The contents of last Sunday’s newspapers were particularly hard to digest.
First there was the irony of my fellow columnist and non-lawyer, Sunity Maharaj, advising us not to abandon due process out of the current high fear and frustration while, the day before, the judiciary and some leading lawyers in the presence of the political executive, had been advocating the abolition of juries and further inroads into the rules against hearsay.
The Evidence Act has been amended several times over the last ten years or so, but there has been no appreciable improvement in detection and conviction rates. We must have been doing something else inadequately before we get to the stage of presenting evidence to a court. It is difficult therefore to see how more dilutions in what is credible evidence will help us.
The use of juries is a deep subject but an informed public may not readily accept trial by judge alone when public distrust of institutions and appointments procedures is at an all time high.

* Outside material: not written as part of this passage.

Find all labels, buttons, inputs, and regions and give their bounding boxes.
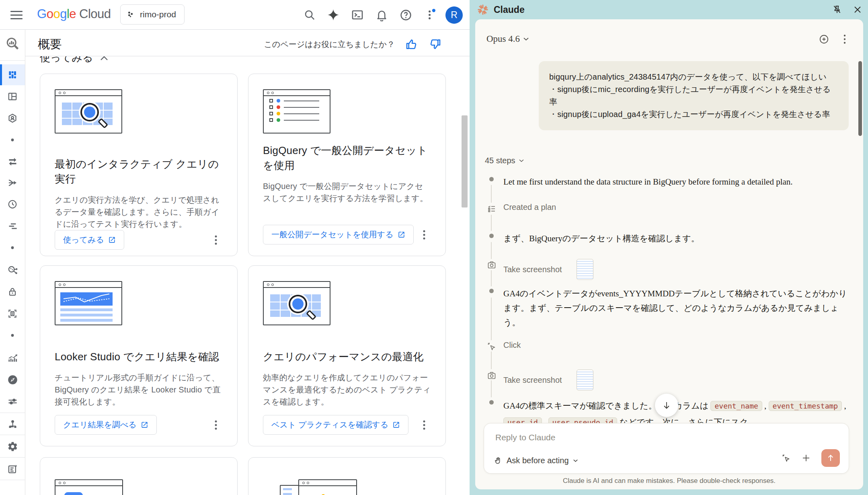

At the same time the assertion that the PNM have sympathisers planted in the Public Service to frustrate non PNM governments was still under discussion.
Perhaps we should connect the dots. We could put ourselves on the road to convicting a public servant of an offence of political insubordination on the basis that some Minister heard from a political zealot that public servant X was a PNM. In fact any public servant might be convicted of political treason on the basis of hearsay about alleged links whichever Government is in power.
I feel strongly that the goal of efficient objective justice cannot be achieved by shortcuts. Measured reforms that accurately reflect the country’s underlying resources are unarguably preferable to shortcuts. My attention then turned to the increased pension rights for ministers and ordinary parliamentarians, which the House of Representatives unanimously passed late last Friday night and with little prior notice to the public.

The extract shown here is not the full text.